To imagine what the hospital of the future could look like at Mount Sinai, picture how companies like Netflix and Amazon and even Facebook work today. These companies gather data about their users, and then run that data through predictive models and recommendation systems they’ve developed–usually taking into account a person’s past history, maybe his or her history in other places on the web, and the history of “similar” users–to make a best guess about the future–to suggest what a person wants to buy or see, or what advertisement might entice them.
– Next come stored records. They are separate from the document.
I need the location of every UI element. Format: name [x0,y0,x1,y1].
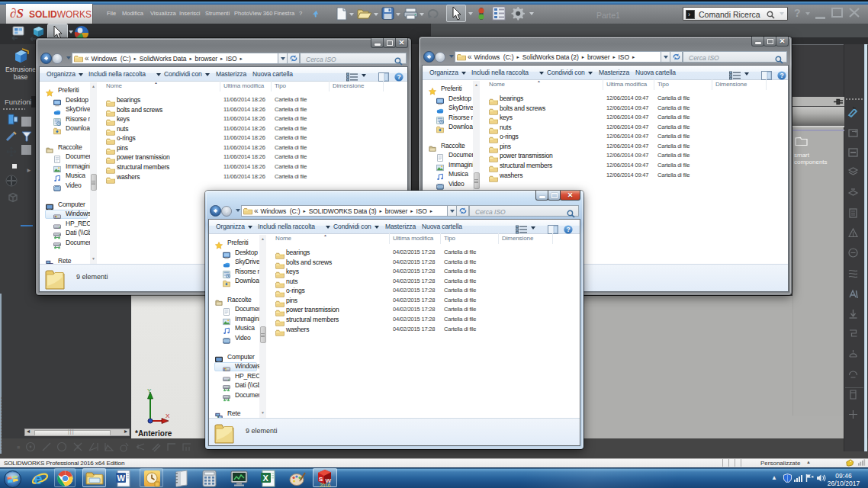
svg-text:?: ? [780,72,783,79]
svg-text:e: e [34,470,43,487]
svg-text:W: W [117,474,126,483]
svg-text:?: ? [566,226,570,233]
svg-text:S: S [319,476,323,483]
svg-text:Y: Y [147,387,152,394]
svg-text:X: X [166,413,170,419]
svg-text:?: ? [397,73,400,81]
svg-text:2016: 2016 [320,483,331,488]
svg-text:X: X [263,474,269,483]
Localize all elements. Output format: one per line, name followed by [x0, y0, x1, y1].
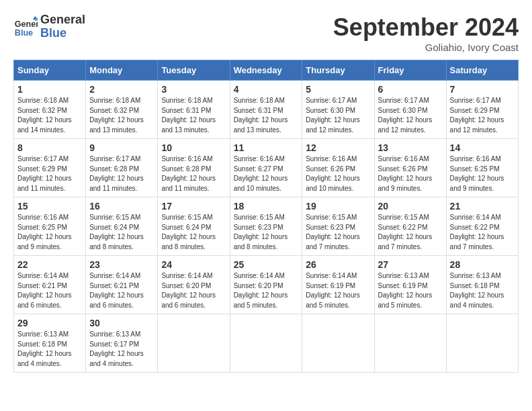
calendar-week-row: 1Sunrise: 6:18 AM Sunset: 6:32 PM Daylig… [14, 81, 519, 139]
day-number: 19 [306, 201, 370, 212]
calendar-week-row: 29Sunrise: 6:13 AM Sunset: 6:18 PM Dayli… [14, 314, 519, 373]
day-info: Sunrise: 6:18 AM Sunset: 6:31 PM Dayligh… [161, 96, 226, 135]
logo-line1: General [40, 13, 85, 27]
day-info: Sunrise: 6:14 AM Sunset: 6:21 PM Dayligh… [17, 271, 82, 310]
day-number: 8 [17, 142, 82, 153]
day-number: 25 [234, 259, 299, 270]
day-number: 23 [89, 259, 154, 270]
day-number: 7 [450, 84, 515, 95]
day-number: 10 [161, 142, 226, 153]
day-number: 15 [17, 201, 82, 212]
calendar-day-cell: 8Sunrise: 6:17 AM Sunset: 6:29 PM Daylig… [14, 139, 86, 197]
title-area: September 2024 Goliahio, Ivory Coast [333, 13, 519, 53]
calendar-day-cell: 4Sunrise: 6:18 AM Sunset: 6:31 PM Daylig… [230, 81, 302, 139]
location: Goliahio, Ivory Coast [333, 42, 519, 53]
weekday-header-cell: Saturday [446, 60, 518, 81]
calendar-day-cell: 16Sunrise: 6:15 AM Sunset: 6:24 PM Dayli… [86, 197, 158, 256]
day-number: 17 [161, 201, 226, 212]
calendar-day-cell: 1Sunrise: 6:18 AM Sunset: 6:32 PM Daylig… [14, 81, 86, 139]
weekday-header-cell: Friday [374, 60, 446, 81]
day-number: 22 [17, 259, 82, 270]
day-number: 21 [450, 201, 515, 212]
month-title: September 2024 [333, 13, 519, 42]
calendar-day-cell: 25Sunrise: 6:14 AM Sunset: 6:20 PM Dayli… [230, 256, 302, 314]
day-info: Sunrise: 6:16 AM Sunset: 6:26 PM Dayligh… [378, 154, 443, 193]
calendar-day-cell: 5Sunrise: 6:17 AM Sunset: 6:30 PM Daylig… [302, 81, 374, 139]
day-info: Sunrise: 6:13 AM Sunset: 6:19 PM Dayligh… [378, 271, 443, 310]
day-number: 12 [306, 142, 370, 153]
day-number: 24 [161, 259, 226, 270]
day-info: Sunrise: 6:14 AM Sunset: 6:20 PM Dayligh… [234, 271, 299, 310]
calendar-week-row: 8Sunrise: 6:17 AM Sunset: 6:29 PM Daylig… [14, 139, 519, 197]
day-number: 13 [378, 142, 443, 153]
logo: General Blue General Blue [13, 13, 85, 40]
day-number: 9 [89, 142, 154, 153]
day-info: Sunrise: 6:16 AM Sunset: 6:25 PM Dayligh… [450, 154, 515, 193]
day-number: 18 [234, 201, 299, 212]
day-info: Sunrise: 6:17 AM Sunset: 6:29 PM Dayligh… [450, 96, 515, 135]
calendar-day-cell: 29Sunrise: 6:13 AM Sunset: 6:18 PM Dayli… [14, 314, 86, 373]
logo-icon: General Blue [13, 15, 38, 39]
weekday-header-row: SundayMondayTuesdayWednesdayThursdayFrid… [14, 60, 519, 81]
calendar-day-cell: 15Sunrise: 6:16 AM Sunset: 6:25 PM Dayli… [14, 197, 86, 256]
calendar-day-cell: 9Sunrise: 6:17 AM Sunset: 6:28 PM Daylig… [86, 139, 158, 197]
calendar-day-cell: 6Sunrise: 6:17 AM Sunset: 6:30 PM Daylig… [374, 81, 446, 139]
day-info: Sunrise: 6:14 AM Sunset: 6:21 PM Dayligh… [89, 271, 154, 310]
calendar-day-cell [230, 314, 302, 373]
day-info: Sunrise: 6:16 AM Sunset: 6:25 PM Dayligh… [17, 213, 82, 252]
day-info: Sunrise: 6:16 AM Sunset: 6:26 PM Dayligh… [306, 154, 370, 193]
calendar-day-cell: 19Sunrise: 6:15 AM Sunset: 6:23 PM Dayli… [302, 197, 374, 256]
day-info: Sunrise: 6:16 AM Sunset: 6:27 PM Dayligh… [234, 154, 299, 193]
day-number: 29 [17, 318, 82, 328]
calendar-body: 1Sunrise: 6:18 AM Sunset: 6:32 PM Daylig… [14, 81, 519, 373]
calendar-day-cell: 2Sunrise: 6:18 AM Sunset: 6:32 PM Daylig… [86, 81, 158, 139]
day-info: Sunrise: 6:15 AM Sunset: 6:22 PM Dayligh… [378, 213, 443, 252]
logo-line2: Blue [40, 27, 85, 40]
day-info: Sunrise: 6:15 AM Sunset: 6:23 PM Dayligh… [306, 213, 370, 252]
day-number: 16 [89, 201, 154, 212]
day-info: Sunrise: 6:18 AM Sunset: 6:31 PM Dayligh… [234, 96, 299, 135]
day-info: Sunrise: 6:14 AM Sunset: 6:19 PM Dayligh… [306, 271, 370, 310]
day-info: Sunrise: 6:17 AM Sunset: 6:29 PM Dayligh… [17, 154, 82, 193]
day-info: Sunrise: 6:17 AM Sunset: 6:30 PM Dayligh… [378, 96, 443, 135]
calendar-week-row: 22Sunrise: 6:14 AM Sunset: 6:21 PM Dayli… [14, 256, 519, 314]
calendar-day-cell: 21Sunrise: 6:14 AM Sunset: 6:22 PM Dayli… [446, 197, 518, 256]
weekday-header-cell: Wednesday [230, 60, 302, 81]
calendar-day-cell: 23Sunrise: 6:14 AM Sunset: 6:21 PM Dayli… [86, 256, 158, 314]
calendar-day-cell: 14Sunrise: 6:16 AM Sunset: 6:25 PM Dayli… [446, 139, 518, 197]
calendar-day-cell: 27Sunrise: 6:13 AM Sunset: 6:19 PM Dayli… [374, 256, 446, 314]
weekday-header-cell: Tuesday [158, 60, 230, 81]
day-number: 30 [89, 318, 154, 328]
calendar-table: SundayMondayTuesdayWednesdayThursdayFrid… [13, 60, 519, 373]
calendar-day-cell: 30Sunrise: 6:13 AM Sunset: 6:17 PM Dayli… [86, 314, 158, 373]
day-info: Sunrise: 6:14 AM Sunset: 6:22 PM Dayligh… [450, 213, 515, 252]
day-info: Sunrise: 6:13 AM Sunset: 6:17 PM Dayligh… [89, 330, 154, 369]
calendar-day-cell: 13Sunrise: 6:16 AM Sunset: 6:26 PM Dayli… [374, 139, 446, 197]
weekday-header-cell: Sunday [14, 60, 86, 81]
day-info: Sunrise: 6:18 AM Sunset: 6:32 PM Dayligh… [17, 96, 82, 135]
calendar-day-cell: 20Sunrise: 6:15 AM Sunset: 6:22 PM Dayli… [374, 197, 446, 256]
day-number: 11 [234, 142, 299, 153]
calendar-day-cell: 26Sunrise: 6:14 AM Sunset: 6:19 PM Dayli… [302, 256, 374, 314]
day-number: 28 [450, 259, 515, 270]
day-info: Sunrise: 6:15 AM Sunset: 6:24 PM Dayligh… [161, 213, 226, 252]
svg-text:Blue: Blue [15, 28, 33, 37]
day-number: 26 [306, 259, 370, 270]
day-number: 20 [378, 201, 443, 212]
day-number: 3 [161, 84, 226, 95]
day-info: Sunrise: 6:18 AM Sunset: 6:32 PM Dayligh… [89, 96, 154, 135]
weekday-header-cell: Thursday [302, 60, 374, 81]
calendar-day-cell [446, 314, 518, 373]
header: General Blue General Blue September 2024… [13, 13, 519, 53]
calendar-day-cell: 24Sunrise: 6:14 AM Sunset: 6:20 PM Dayli… [158, 256, 230, 314]
day-number: 27 [378, 259, 443, 270]
day-number: 2 [89, 84, 154, 95]
calendar-day-cell: 17Sunrise: 6:15 AM Sunset: 6:24 PM Dayli… [158, 197, 230, 256]
day-info: Sunrise: 6:13 AM Sunset: 6:18 PM Dayligh… [17, 330, 82, 369]
calendar-day-cell: 11Sunrise: 6:16 AM Sunset: 6:27 PM Dayli… [230, 139, 302, 197]
calendar-day-cell: 7Sunrise: 6:17 AM Sunset: 6:29 PM Daylig… [446, 81, 518, 139]
day-info: Sunrise: 6:14 AM Sunset: 6:20 PM Dayligh… [161, 271, 226, 310]
day-info: Sunrise: 6:17 AM Sunset: 6:28 PM Dayligh… [89, 154, 154, 193]
day-number: 6 [378, 84, 443, 95]
day-info: Sunrise: 6:13 AM Sunset: 6:18 PM Dayligh… [450, 271, 515, 310]
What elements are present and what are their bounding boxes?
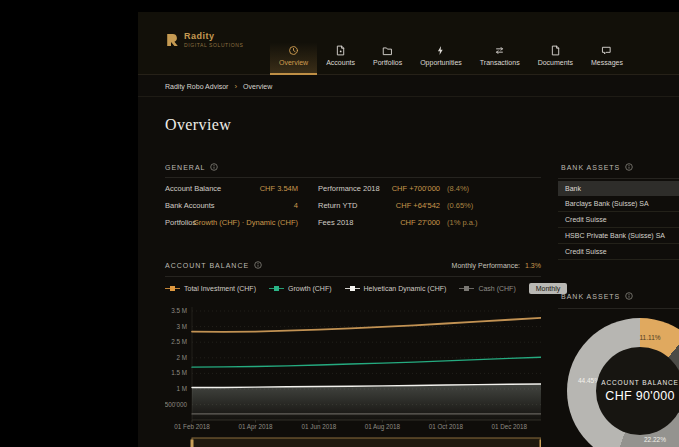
performance-2018-pct: (8.4%) xyxy=(440,180,541,197)
tab-label: Documents xyxy=(538,59,573,66)
bank-row-credit-suisse-1[interactable]: Credit Suisse xyxy=(558,212,679,228)
breadcrumb: Radity Robo Advisor › Overview xyxy=(165,75,272,97)
range-selector[interactable] xyxy=(191,438,542,447)
bank-column-header: Bank xyxy=(558,181,679,196)
breadcrumb-current: Overview xyxy=(243,83,272,90)
donut-slice-label-gold: 11.11% xyxy=(627,334,673,341)
svg-text:1.5 M: 1.5 M xyxy=(171,369,187,376)
bank-assets-heading-label: BANK ASSETS xyxy=(561,164,620,171)
legend-marker xyxy=(345,286,360,291)
svg-text:01 Feb 2018: 01 Feb 2018 xyxy=(174,423,210,430)
legend-cash[interactable]: Cash (CHF) xyxy=(459,285,515,292)
account-balance-value: CHF 3.54M xyxy=(223,180,298,197)
chart-legend: Total Investment (CHF) Growth (CHF) Helv… xyxy=(165,282,541,295)
svg-text:2.5 M: 2.5 M xyxy=(171,338,187,345)
clock-icon xyxy=(288,45,299,56)
fees-2018-pct: (1% p.a.) xyxy=(440,214,541,231)
tab-documents[interactable]: Documents xyxy=(529,37,582,75)
performance-2018-value: CHF +700'000 xyxy=(380,180,440,197)
general-label: Account Balance xyxy=(165,180,223,197)
fees-2018-value: CHF 27'000 xyxy=(380,214,440,231)
brand-tagline: DIGITAL SOLUTIONS xyxy=(184,42,243,48)
spacer xyxy=(298,214,318,231)
document-icon xyxy=(550,45,561,56)
legend-marker xyxy=(459,286,474,291)
general-label: Performance 2018 xyxy=(318,180,380,197)
chevron-right-icon: › xyxy=(234,82,237,91)
donut-center-value: CHF 90'000 xyxy=(605,389,674,403)
legend-total-investment[interactable]: Total Investment (CHF) xyxy=(165,285,256,292)
tab-label: Transactions xyxy=(480,59,520,66)
legend-label: Helvetican Dynamic (CHF) xyxy=(364,285,447,292)
tab-messages[interactable]: Messages xyxy=(582,37,632,75)
monthly-performance-label: Monthly Performance: xyxy=(452,262,520,269)
tab-label: Accounts xyxy=(326,59,355,66)
tab-label: Portfolios xyxy=(373,59,402,66)
return-ytd-pct: (0.65%) xyxy=(440,197,541,214)
tab-opportunities[interactable]: Opportunities xyxy=(411,37,471,75)
svg-text:500'000: 500'000 xyxy=(165,401,187,408)
bank-assets-donut-chart[interactable]: 11.11% 22.22% 44.45% ACCOUNT BALANCE CHF… xyxy=(567,318,679,447)
divider xyxy=(558,178,679,179)
info-icon[interactable] xyxy=(625,292,633,300)
donut-slice-label-medium-gray: 22.22% xyxy=(633,436,677,443)
brand-logo[interactable]: Radity DIGITAL SOLUTIONS xyxy=(165,31,243,48)
radity-logo-icon xyxy=(165,33,179,47)
legend-growth[interactable]: Growth (CHF) xyxy=(269,285,332,292)
bank-row-credit-suisse-2[interactable]: Credit Suisse xyxy=(558,244,679,260)
svg-text:01 Oct 2018: 01 Oct 2018 xyxy=(429,423,464,430)
svg-text:3.5 M: 3.5 M xyxy=(171,307,187,314)
donut-center: ACCOUNT BALANCE CHF 90'000 xyxy=(596,347,679,435)
bank-accounts-value: 4 xyxy=(223,197,298,214)
bank-row-hsbc[interactable]: HSBC Private Bank (Suisse) SA xyxy=(558,228,679,244)
general-table: Account Balance CHF 3.54M Performance 20… xyxy=(165,180,541,231)
bank-assets-chart-heading-label: BANK ASSETS xyxy=(561,293,620,300)
svg-text:1 M: 1 M xyxy=(177,385,188,392)
svg-text:3 M: 3 M xyxy=(177,323,188,330)
lightning-icon xyxy=(435,45,446,56)
tab-transactions[interactable]: Transactions xyxy=(471,37,529,75)
svg-text:01 Aug 2018: 01 Aug 2018 xyxy=(365,423,401,431)
folder-icon xyxy=(382,45,393,56)
spacer xyxy=(298,197,318,214)
breadcrumb-root[interactable]: Radity Robo Advisor xyxy=(165,83,228,90)
legend-label: Cash (CHF) xyxy=(478,285,515,292)
arrows-swap-icon xyxy=(494,45,505,56)
tab-portfolios[interactable]: Portfolios xyxy=(364,37,411,75)
svg-text:2 M: 2 M xyxy=(177,354,188,361)
tab-label: Overview xyxy=(279,59,308,66)
chat-bubble-icon xyxy=(601,45,612,56)
tab-accounts[interactable]: Accounts xyxy=(317,37,364,75)
info-icon[interactable] xyxy=(210,163,218,171)
info-icon[interactable] xyxy=(625,163,633,171)
portfolios-links[interactable]: Growth (CHF) · Dynamic (CHF) xyxy=(223,214,298,231)
svg-text:01 Apr 2018: 01 Apr 2018 xyxy=(238,423,272,431)
top-nav: Radity DIGITAL SOLUTIONS Overview Accoun… xyxy=(138,12,679,75)
nav-tabs: Overview Accounts Portfolios Opportuniti… xyxy=(270,37,632,75)
brand-name: Radity xyxy=(184,31,243,41)
bank-row-barclays[interactable]: Barclays Bank (Suisse) SA xyxy=(558,196,679,212)
divider xyxy=(558,308,679,309)
tab-label: Messages xyxy=(591,59,623,66)
account-balance-chart: 3.5 M3 M2.5 M2 M1.5 M1 M500'00001 Feb 20… xyxy=(165,300,541,447)
page-title: Overview xyxy=(165,116,231,134)
return-ytd-value: CHF +64'542 xyxy=(380,197,440,214)
bank-assets-chart-heading: BANK ASSETS xyxy=(561,292,633,300)
general-label: Return YTD xyxy=(318,197,380,214)
tab-overview[interactable]: Overview xyxy=(270,37,317,75)
breadcrumb-bar: Radity Robo Advisor › Overview xyxy=(138,75,679,97)
legend-marker xyxy=(269,286,284,291)
bank-assets-list-heading: BANK ASSETS xyxy=(561,163,633,171)
monthly-performance-value: 1.3% xyxy=(525,262,541,269)
donut-center-label: ACCOUNT BALANCE xyxy=(601,379,679,386)
legend-label: Total Investment (CHF) xyxy=(184,285,256,292)
legend-helvetican-dynamic[interactable]: Helvetican Dynamic (CHF) xyxy=(345,285,447,292)
svg-text:01 Dec 2018: 01 Dec 2018 xyxy=(491,423,527,430)
general-section-heading: GENERAL xyxy=(165,163,218,171)
tab-label: Opportunities xyxy=(420,59,462,66)
spacer xyxy=(298,180,318,197)
svg-text:01 Jun 2018: 01 Jun 2018 xyxy=(302,423,337,430)
divider xyxy=(165,177,541,178)
legend-marker xyxy=(165,286,180,291)
general-heading-label: GENERAL xyxy=(165,164,205,171)
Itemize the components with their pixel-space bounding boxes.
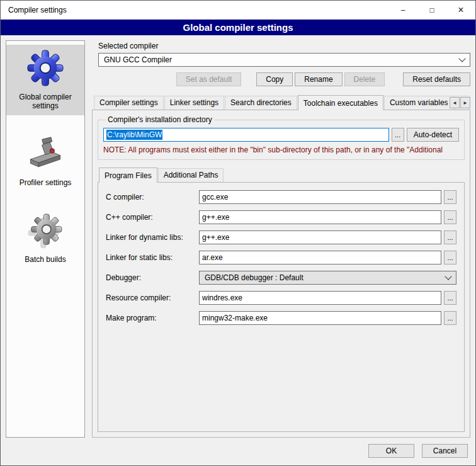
static-linker-browse-button[interactable]: ...	[444, 251, 456, 264]
selected-compiler-label: Selected compiler	[98, 42, 470, 50]
static-linker-input[interactable]	[199, 251, 441, 264]
gear-gray-icon	[26, 211, 65, 250]
compiler-settings-dialog: Compiler settings – □ × Global compiler …	[0, 0, 476, 466]
dynamic-linker-browse-button[interactable]: ...	[444, 230, 456, 244]
chevron-down-icon	[445, 273, 451, 280]
make-program-row: Make program: ...	[106, 311, 456, 325]
static-linker-label: Linker for static libs:	[106, 253, 199, 262]
sidebar-item-label: Batch builds	[25, 255, 65, 264]
gear-blue-icon	[26, 48, 65, 88]
debugger-value: GDB/CDB debugger : Default	[205, 273, 446, 282]
main-panel: Selected compiler GNU GCC Compiler Set a…	[92, 40, 470, 438]
dynamic-linker-input[interactable]	[199, 230, 441, 244]
make-program-browse-button[interactable]: ...	[444, 311, 456, 325]
resource-compiler-row: Resource compiler: ...	[106, 291, 456, 305]
main-tabstrip: Compiler settings Linker settings Search…	[92, 94, 470, 110]
selected-compiler-dropdown[interactable]: GNU GCC Compiler	[98, 53, 470, 67]
sidebar-item-batch-builds[interactable]: Batch builds	[6, 207, 84, 269]
c-compiler-label: C compiler:	[106, 193, 199, 202]
close-button[interactable]: ×	[446, 1, 475, 20]
installation-directory-legend: Compiler's installation directory	[106, 115, 214, 124]
installation-directory-input[interactable]: C:\raylib\MinGW	[103, 128, 389, 142]
titlebar[interactable]: Compiler settings – □ ×	[1, 1, 475, 20]
sidebar-item-global-compiler-settings[interactable]: Global compiler settings	[6, 45, 84, 115]
dynamic-linker-row: Linker for dynamic libs: ...	[106, 230, 456, 244]
subtab-additional-paths[interactable]: Additional Paths	[158, 168, 224, 182]
reset-defaults-button[interactable]: Reset defaults	[403, 72, 470, 86]
profiler-tool-icon	[26, 134, 65, 173]
make-program-input[interactable]	[199, 311, 441, 325]
selected-compiler-section: Selected compiler GNU GCC Compiler	[92, 40, 470, 67]
sidebar-item-profiler-settings[interactable]: Profiler settings	[6, 130, 84, 192]
c-compiler-row: C compiler: ...	[106, 190, 456, 204]
compiler-buttons-row: Set as default Copy Rename Delete Reset …	[92, 72, 470, 86]
tab-linker-settings[interactable]: Linker settings	[164, 96, 224, 110]
sub-tabstrip: Program Files Additional Paths	[98, 166, 465, 182]
page-title: Global compiler settings	[1, 20, 475, 35]
c-compiler-browse-button[interactable]: ...	[444, 190, 456, 204]
selected-compiler-value: GNU GCC Compiler	[104, 55, 460, 64]
tab-scroll-left-icon[interactable]: ◄	[450, 97, 460, 108]
tab-custom-variables[interactable]: Custom variables	[384, 96, 454, 110]
sidebar-item-label: Profiler settings	[20, 178, 72, 187]
ok-button[interactable]: OK	[368, 444, 414, 458]
dynamic-linker-label: Linker for dynamic libs:	[106, 233, 199, 242]
toolchain-executables-panel: Compiler's installation directory C:\ray…	[92, 110, 470, 438]
resource-compiler-label: Resource compiler:	[106, 293, 199, 302]
installation-directory-value: C:\raylib\MinGW	[106, 130, 162, 140]
auto-detect-button[interactable]: Auto-detect	[407, 128, 459, 142]
tab-scrollers: ◄ ►	[448, 97, 470, 108]
installation-directory-row: C:\raylib\MinGW ... Auto-detect	[103, 128, 459, 142]
resource-compiler-browse-button[interactable]: ...	[444, 291, 456, 305]
cancel-button[interactable]: Cancel	[422, 444, 468, 458]
set-as-default-button[interactable]: Set as default	[176, 72, 241, 86]
tab-search-directories[interactable]: Search directories	[225, 96, 297, 110]
installation-directory-browse-button[interactable]: ...	[392, 128, 404, 142]
tab-scroll-right-icon[interactable]: ►	[460, 97, 470, 108]
debugger-row: Debugger: GDB/CDB debugger : Default	[106, 271, 456, 285]
c-compiler-input[interactable]	[199, 190, 441, 204]
installation-directory-group: Compiler's installation directory C:\ray…	[98, 115, 465, 160]
resource-compiler-input[interactable]	[199, 291, 441, 305]
maximize-button[interactable]: □	[417, 1, 446, 20]
dialog-footer: OK Cancel	[1, 441, 475, 465]
cpp-compiler-input[interactable]	[199, 210, 441, 224]
window-title: Compiler settings	[1, 6, 388, 14]
dialog-content: Global compiler settings Profiler settin…	[1, 35, 475, 441]
note-text: NOTE: All programs must exist either in …	[103, 145, 459, 154]
debugger-label: Debugger:	[106, 273, 199, 282]
cpp-compiler-label: C++ compiler:	[106, 213, 199, 222]
rename-button[interactable]: Rename	[295, 72, 342, 86]
minimize-button[interactable]: –	[388, 1, 417, 20]
subtab-program-files[interactable]: Program Files	[99, 168, 157, 183]
tab-compiler-settings[interactable]: Compiler settings	[94, 96, 164, 110]
sidebar-item-label: Global compiler settings	[9, 93, 82, 110]
settings-sidebar: Global compiler settings Profiler settin…	[6, 40, 85, 438]
cpp-compiler-browse-button[interactable]: ...	[444, 210, 456, 224]
static-linker-row: Linker for static libs: ...	[106, 251, 456, 264]
chevron-down-icon	[458, 55, 465, 62]
debugger-dropdown[interactable]: GDB/CDB debugger : Default	[199, 271, 456, 285]
delete-button[interactable]: Delete	[344, 72, 385, 86]
make-program-label: Make program:	[106, 314, 199, 322]
cpp-compiler-row: C++ compiler: ...	[106, 210, 456, 224]
copy-button[interactable]: Copy	[256, 72, 293, 86]
tab-toolchain-executables[interactable]: Toolchain executables	[298, 95, 383, 110]
program-files-panel: C compiler: ... C++ compiler: ... Linker…	[98, 182, 465, 432]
Through real-time data mining on a large scale–on massive computers like Minerva–hospitals could eventually operate in similar ways, both to improve health outcomes for individual patients who enter Mount Sinai’s doors as well as to make new discoveries about how to diagnose, treat, and prevent diseases at a broader, public health scale. “It’s almost like the Hadron Collider approach,” Dudley says. “Let’s throw in everything we think we know about biology and let’s just look at the raw measurements of how these things are moving within a large population. Eventually the data will tell us how biology is wired up.”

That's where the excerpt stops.